It started with a species named the passenger pigeon.
Never heard of a passenger pigeon? Its okay, neither had I, a few days ago. Turns out this particular species became extinct exactly a century ago, a fact that really struck a nerve with a scientist named Stewart Brand. And when this innovator’s wheels started turning, he didn’t stop until he had achieved his goal: bringing this bird back into existence. He put together the technology his friend George Church, a molecular biologist at Harvard, had been working on— in an attempt to resurrect the wooly mammoth—and the frozen pigeon cells stored at Chicago’s Field Museum, and thus Brand assembled his very own de-extinction kit.
It’s called “paleogenomics”: the mapping of ancient genomes. Church’s focus on bringing back the wooly mammoth lead to the creation of his own technology to do that— called Multiplex Automated Genome Engineering. MAGE, also known as the “evolution machine”, uses the cut-and-paste method: you input the desired genome, put in the cells of a similar species, and the machine gets to work mixing and matching DNA base pairs until the cells are just right. From there, the cells are implanted into embryos of that similar species, and into the womb of a host. Upon birth, vua-la! An extinct species has come back into existence.

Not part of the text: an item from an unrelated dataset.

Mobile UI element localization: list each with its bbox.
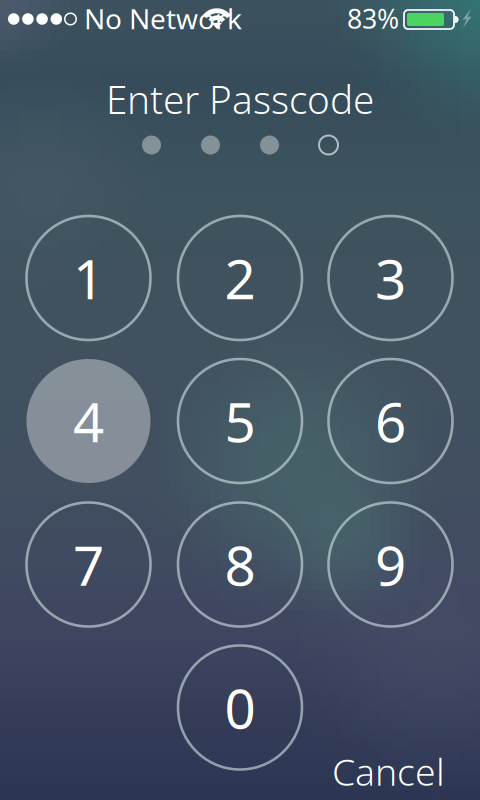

Alberto Fernandez- Arias would beg to differ. As it turns out, de-extinction is not a novel idea. A team in 2000 including Fernandez-Arias embarked on the same journey as Brand and Church, substituting the passenger pigeon for the bucardo (a type of mountain goat). A technique called somatic cell nuclear transfer, used to clone the first mammal, yielded fifty-seven viable bucardo embryos. The downfall, though, happened in the final step; only one successful offspring was born, living for about five minutes before it died of a congenital lung problem.
So back to the story. Stewart Brand, his wife, and a zealous graduate student name Ben Novak teamed up at the University of California at Santa Cruz in a project named Revive & Restore, fully dedicated to the creation of the passenger pigeon. Currently, they have mapped the genome of the pigeon and are in a position to create embryos (using MAGE), but there are still hurtles to overcome. For instance, the host bird they will use, a band-tailed pigeon, has a different environment, diet, and migration habit than the passenger. The team will have to raise a set of modified pigeons, molding their behavior to fit the passenger pigeons’. This ensures that the resurrected bird will slide right into its ecological niche, disturbing nature in no way.
They may have some work ahead of them, but the Revive & Restore team is pursuing the possibility of de-extinction every day. And requests for their next project are flooding in from all over the world—species ranging from the endangered White Rhinoceros to ones that haven’t been seen for centuries, like the Auroch Ox. So maybe someday, and someday soon, you might be able to go to the zoo and see a passenger pigeon, something that hasn’t been done in 100 years.